Fixed mortgage rates don’t follow the Fed’s short-term rate directly. They are tied to the bond market and inflation expectations. Even when the Fed cuts, mortgage rates can rise if markets adjust expectations or react to new information.
What does “sell the news” mean in mortgage rate movements?
“Sell the news” happens when markets already expect a positive event, like a Fed cut, and price it in ahead of time. Once the event actually occurs, traders take profits and bond prices fall, which can push mortgage rates higher.
Why don’t mortgage rates always drop when the Fed cuts?
The Fed controls short-term borrowing costs, but fixed mortgage rates are influenced by long-term bonds like the 10-year Treasury. If investors believe inflation or economic growth will stay strong, mortgage rates may not fall even after a cut.
What is the Fed dot plot and why does it matter?
The dot plot shows where Fed officials expect interest rates to go in the future.
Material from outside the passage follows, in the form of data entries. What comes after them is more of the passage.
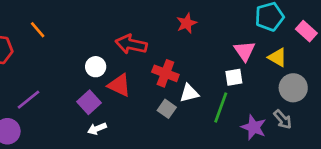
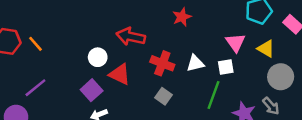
orange line: (38, 30) -> (35, 44), moved
white triangle: (189, 93) -> (195, 63), moved

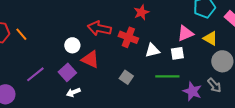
pink triangle: (235, 43) -> (185, 33), turned 42
red cross: (162, 63) -> (128, 37), moved
purple line: (35, 88) -> (35, 74), moved
green line: (214, 95) -> (167, 76), turned 70

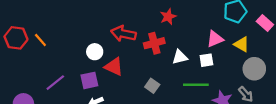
red cross: (128, 37) -> (154, 43), turned -36
purple square: (67, 72) -> (89, 80), turned 30

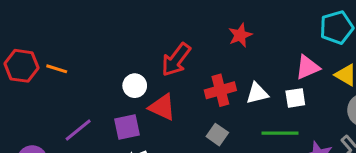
red arrow: (123, 34) -> (176, 60), turned -65
orange line: (40, 40) -> (57, 69), turned -32
red cross: (154, 43) -> (220, 90), moved

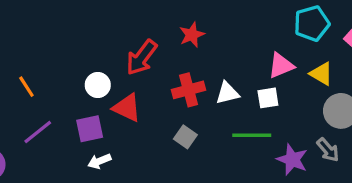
red star: (240, 35) -> (192, 35), moved
orange line: (57, 69) -> (26, 87), moved, turned 40

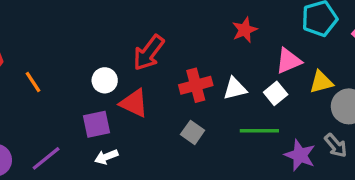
red star: (192, 35) -> (245, 30), moved
yellow triangle: (321, 74) -> (321, 82), moved, turned -45
white square: (268, 98) -> (276, 93), turned -30
purple line: (38, 132) -> (46, 158), moved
It helps markets gauge the pace of future cuts or hikes. Even if the current cut is positive, a cautious outlook can limit improvements in mortgage rates.
Are mortgage rates still near recent lows despite the increase?
Yes. Even with this week’s uptick, mortgage rates remain close to their lowest levels in about a year. This means buyers and homeowners still have opportunities to lock in relatively favorable financing conditions.